The FCC Ignores Reality in 5G Proposal
September 19, 2018
The Coalition for Local Internet Choice and the National Association of Telecommunications Officers and Advisors asked for my view of the Federal Communications Commission’s pending order, proposing to cap the fees that state and local governments may charge for small-cell attachments. According to the FCC’s draft order, these price‐caps will save the industry $2 billion in costs to operate in metropolitan areas—which will translate into $2.5 billion in new wireless investment, primarily in rural areas. Here are my concerns:
- First, focusing on state and local government fees and processes is a distraction from the real obstacles to accelerated and ubiquitous deployment of next-generation mobile services, which are that broadband deployment economics are very challenging and have to be addressed at all levels of government and through creative collaboration with the private sector.

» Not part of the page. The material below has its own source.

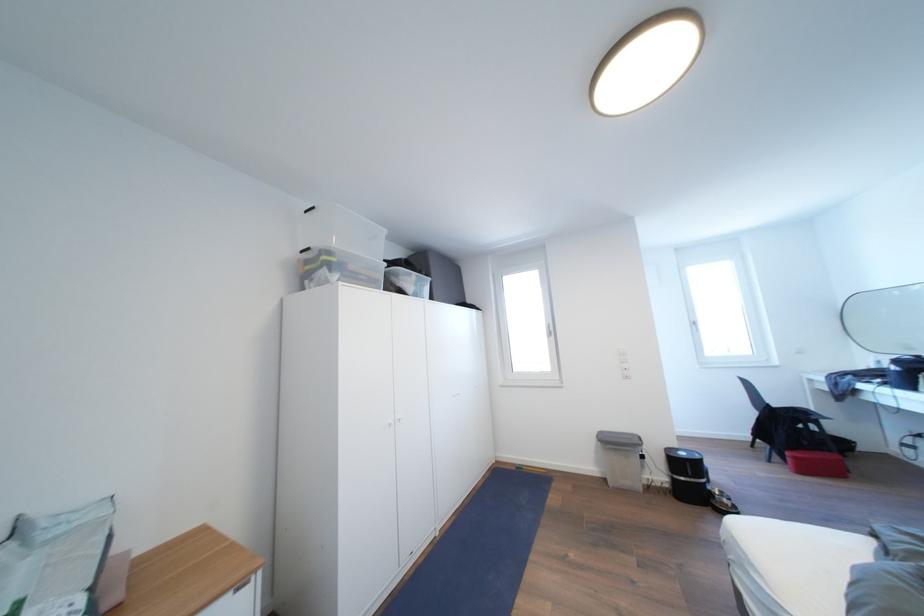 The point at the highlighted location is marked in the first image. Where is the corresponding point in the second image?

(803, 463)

- Second, local governments have a strong recent track record of endeavoring to enable and facilitate broadband deployment, as the Google Fiber experience conclusively demonstrated.
- Third, the FCC’s draft order is based on a fallacy that no credible investor would adopt and no credible economist endorse: that reducing or eliminating costs for small cell mounting on public property in lucrative areas of the country (thus reducing carriers’ operating costs), will lead to increased capital expenditures in less lucrative areas– thus supposedly making investment more attractive in rural areas.
- Finally, the draft order presents a framework in which industry gets all the benefits (reduced fees to access state and local property) with no obligations to reinvest the resulting profits in rural broadband—even though the purported rationale for the reduced fees is that they will lead to new investment.